Input material Start Marker

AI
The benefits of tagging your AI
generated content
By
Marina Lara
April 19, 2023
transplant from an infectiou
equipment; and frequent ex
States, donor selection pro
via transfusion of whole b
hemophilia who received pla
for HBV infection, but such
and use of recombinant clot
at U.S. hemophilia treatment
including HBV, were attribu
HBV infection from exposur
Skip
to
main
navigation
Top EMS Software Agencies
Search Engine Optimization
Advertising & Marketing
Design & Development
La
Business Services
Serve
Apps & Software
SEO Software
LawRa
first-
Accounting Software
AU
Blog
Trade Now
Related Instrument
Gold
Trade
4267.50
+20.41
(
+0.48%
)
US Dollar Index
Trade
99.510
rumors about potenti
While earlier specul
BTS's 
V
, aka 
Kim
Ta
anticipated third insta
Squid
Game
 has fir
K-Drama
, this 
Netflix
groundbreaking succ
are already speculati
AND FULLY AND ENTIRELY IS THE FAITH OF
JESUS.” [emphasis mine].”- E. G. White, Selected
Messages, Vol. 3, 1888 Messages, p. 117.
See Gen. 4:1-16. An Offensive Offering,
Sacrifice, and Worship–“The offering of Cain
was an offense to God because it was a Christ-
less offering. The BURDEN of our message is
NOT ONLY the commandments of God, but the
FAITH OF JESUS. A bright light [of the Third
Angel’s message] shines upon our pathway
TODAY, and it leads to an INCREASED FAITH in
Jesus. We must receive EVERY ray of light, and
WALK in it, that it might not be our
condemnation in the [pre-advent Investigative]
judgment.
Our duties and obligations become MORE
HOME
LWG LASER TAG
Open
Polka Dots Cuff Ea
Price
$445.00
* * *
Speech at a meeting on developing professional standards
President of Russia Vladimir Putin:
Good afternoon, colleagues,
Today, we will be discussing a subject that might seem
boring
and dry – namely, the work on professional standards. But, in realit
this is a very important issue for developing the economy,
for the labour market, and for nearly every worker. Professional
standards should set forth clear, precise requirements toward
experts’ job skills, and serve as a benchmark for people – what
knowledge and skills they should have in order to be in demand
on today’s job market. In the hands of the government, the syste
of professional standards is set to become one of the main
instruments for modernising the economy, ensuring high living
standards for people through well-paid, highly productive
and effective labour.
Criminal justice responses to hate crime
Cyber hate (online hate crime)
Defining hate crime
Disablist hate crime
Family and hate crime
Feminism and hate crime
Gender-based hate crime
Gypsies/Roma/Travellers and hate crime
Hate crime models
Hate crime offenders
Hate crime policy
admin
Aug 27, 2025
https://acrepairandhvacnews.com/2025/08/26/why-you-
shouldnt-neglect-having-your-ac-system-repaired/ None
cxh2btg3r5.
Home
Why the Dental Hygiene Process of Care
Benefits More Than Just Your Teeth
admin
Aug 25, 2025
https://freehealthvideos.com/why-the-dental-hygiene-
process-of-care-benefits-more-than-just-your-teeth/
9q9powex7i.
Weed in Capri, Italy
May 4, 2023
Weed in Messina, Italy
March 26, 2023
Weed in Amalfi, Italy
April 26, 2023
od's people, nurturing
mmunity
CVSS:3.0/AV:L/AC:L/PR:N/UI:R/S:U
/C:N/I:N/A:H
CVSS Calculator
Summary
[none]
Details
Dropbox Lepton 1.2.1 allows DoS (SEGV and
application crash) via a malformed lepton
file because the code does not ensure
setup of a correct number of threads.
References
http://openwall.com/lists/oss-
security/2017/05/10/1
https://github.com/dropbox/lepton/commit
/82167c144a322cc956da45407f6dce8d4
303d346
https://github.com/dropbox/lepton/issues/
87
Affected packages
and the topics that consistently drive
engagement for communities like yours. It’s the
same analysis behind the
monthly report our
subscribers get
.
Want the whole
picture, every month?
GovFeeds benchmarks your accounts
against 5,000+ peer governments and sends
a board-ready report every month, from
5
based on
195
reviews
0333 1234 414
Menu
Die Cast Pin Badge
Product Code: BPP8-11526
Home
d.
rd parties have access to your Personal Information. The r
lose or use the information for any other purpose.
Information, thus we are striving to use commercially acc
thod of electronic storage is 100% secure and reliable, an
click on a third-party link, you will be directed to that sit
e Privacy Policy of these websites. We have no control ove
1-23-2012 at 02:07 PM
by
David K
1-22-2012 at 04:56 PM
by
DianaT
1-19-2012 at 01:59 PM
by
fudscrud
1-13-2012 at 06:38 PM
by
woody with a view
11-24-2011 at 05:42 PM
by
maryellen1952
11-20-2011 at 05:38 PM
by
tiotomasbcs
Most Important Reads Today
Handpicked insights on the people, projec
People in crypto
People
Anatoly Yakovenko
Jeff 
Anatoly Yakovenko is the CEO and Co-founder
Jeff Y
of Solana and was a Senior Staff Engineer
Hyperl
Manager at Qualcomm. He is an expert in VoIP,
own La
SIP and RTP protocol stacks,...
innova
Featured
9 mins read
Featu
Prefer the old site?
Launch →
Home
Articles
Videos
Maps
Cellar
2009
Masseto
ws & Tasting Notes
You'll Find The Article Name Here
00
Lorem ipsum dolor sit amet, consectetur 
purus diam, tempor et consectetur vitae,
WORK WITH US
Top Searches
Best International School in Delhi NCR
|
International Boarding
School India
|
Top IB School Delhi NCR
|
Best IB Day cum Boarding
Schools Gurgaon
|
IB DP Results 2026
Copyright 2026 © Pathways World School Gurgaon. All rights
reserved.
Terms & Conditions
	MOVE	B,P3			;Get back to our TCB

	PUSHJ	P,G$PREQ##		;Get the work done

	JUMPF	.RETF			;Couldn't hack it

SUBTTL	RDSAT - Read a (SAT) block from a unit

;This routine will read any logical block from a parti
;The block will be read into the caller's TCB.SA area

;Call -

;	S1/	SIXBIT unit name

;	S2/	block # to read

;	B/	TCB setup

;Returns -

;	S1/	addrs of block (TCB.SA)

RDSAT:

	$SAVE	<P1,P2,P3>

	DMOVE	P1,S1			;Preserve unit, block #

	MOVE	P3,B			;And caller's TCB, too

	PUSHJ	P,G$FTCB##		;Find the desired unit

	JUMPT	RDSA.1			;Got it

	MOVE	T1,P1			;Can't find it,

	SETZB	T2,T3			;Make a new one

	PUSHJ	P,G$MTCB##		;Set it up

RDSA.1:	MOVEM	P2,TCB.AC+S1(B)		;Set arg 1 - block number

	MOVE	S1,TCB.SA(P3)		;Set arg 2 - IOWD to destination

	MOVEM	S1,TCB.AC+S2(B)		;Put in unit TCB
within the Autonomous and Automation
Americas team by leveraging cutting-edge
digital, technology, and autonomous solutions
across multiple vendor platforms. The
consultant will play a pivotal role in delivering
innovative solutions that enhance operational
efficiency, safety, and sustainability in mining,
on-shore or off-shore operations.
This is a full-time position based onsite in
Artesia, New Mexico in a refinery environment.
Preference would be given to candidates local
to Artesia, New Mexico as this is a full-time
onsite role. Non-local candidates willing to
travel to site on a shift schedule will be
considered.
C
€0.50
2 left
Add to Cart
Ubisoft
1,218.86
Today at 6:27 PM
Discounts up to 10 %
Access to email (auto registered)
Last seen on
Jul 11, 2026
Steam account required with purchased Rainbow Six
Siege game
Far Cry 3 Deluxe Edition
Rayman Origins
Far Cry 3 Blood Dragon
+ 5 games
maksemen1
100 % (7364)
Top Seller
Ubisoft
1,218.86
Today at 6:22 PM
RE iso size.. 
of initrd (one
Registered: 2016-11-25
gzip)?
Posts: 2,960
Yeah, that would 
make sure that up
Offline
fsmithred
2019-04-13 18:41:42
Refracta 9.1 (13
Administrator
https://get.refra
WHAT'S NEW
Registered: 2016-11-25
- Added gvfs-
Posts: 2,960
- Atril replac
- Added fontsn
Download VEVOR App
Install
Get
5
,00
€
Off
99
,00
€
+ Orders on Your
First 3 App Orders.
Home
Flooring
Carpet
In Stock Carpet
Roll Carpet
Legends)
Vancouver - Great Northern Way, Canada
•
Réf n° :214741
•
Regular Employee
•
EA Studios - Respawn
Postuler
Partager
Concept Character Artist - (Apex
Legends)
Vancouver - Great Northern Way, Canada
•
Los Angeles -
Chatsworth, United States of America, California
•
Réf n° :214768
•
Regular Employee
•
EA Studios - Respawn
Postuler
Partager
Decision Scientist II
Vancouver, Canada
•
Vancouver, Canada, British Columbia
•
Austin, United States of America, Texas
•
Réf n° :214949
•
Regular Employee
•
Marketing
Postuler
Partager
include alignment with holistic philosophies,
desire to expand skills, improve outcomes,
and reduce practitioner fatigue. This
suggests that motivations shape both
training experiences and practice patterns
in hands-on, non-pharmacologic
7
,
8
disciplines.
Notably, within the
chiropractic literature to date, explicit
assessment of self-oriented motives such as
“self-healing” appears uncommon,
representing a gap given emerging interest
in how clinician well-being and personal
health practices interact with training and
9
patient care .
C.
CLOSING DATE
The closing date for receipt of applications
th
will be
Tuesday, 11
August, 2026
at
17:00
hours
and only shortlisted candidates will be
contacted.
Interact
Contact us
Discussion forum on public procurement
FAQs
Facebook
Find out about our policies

Input material End Marker

### Requirement
What are the lines from the one with "Discussion forum on public procurement" through the end of the records above? Set them down exactly, both ends included, and nothing else.

### Response box
Discussion forum on public procurement
FAQs
Facebook
Find out about our policies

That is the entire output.